Thursday, 22 November 2012

ACTION!


Action!

To paraphrase Jim Bob from the agit-pop alternative duo Carter USM "If you're looking for ACTION; you came to the wrong place!"


In Art Spiegelman's Pulitzer prize winning graphic memoir Maus the viscera and violence of the Second World War feels close. You can smell the beer and bratwurst on the hot heavy breath of the jackbooted Nazi-cats hounding you round every corner; leering in every thick black brush mark or fragile pen scratch.  Thankfully, due to the artful craftsmanship of Spiegelman, the bombs and bullets remain constantly one page turn away.  A distance is nurtured from the "action"  reality of the situations being described firstly by the framing of the story in the recollections of Art's father Vladek, who at the beginning of the book is cantankerously retired in the Rego Park neighbourhood in the New York City borough of Queens and further developed by Art's own generational distance from the events of the book.

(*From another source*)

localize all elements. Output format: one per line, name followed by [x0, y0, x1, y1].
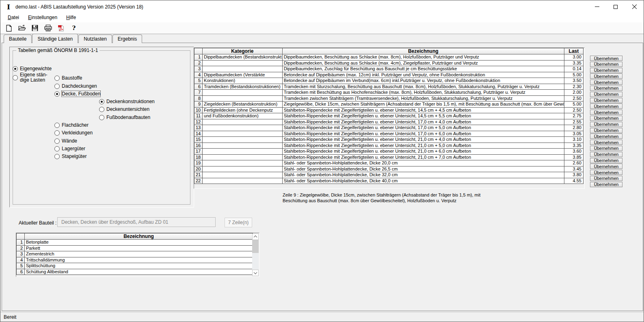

A heavy reliance on text to form images and drive the story, derived no doubt form the aural delivery of Vladek combined with the loose line art style employed further separates the reader from explosive situations and moments such as the described events of 1941 on page 82. Whilst the violence in the scene is transparent the threat and claustrophobia that one could have felt, panicked in such a situation is mitigated by the staging. The violence is mainly viewed from a safely elevated perspective, looking down upon rather than trapped within the action. Even the device of framing the younger Vladek in a star of David on the second line of the page creates a white barrier from his persecutors, albeit a sharply barbed one.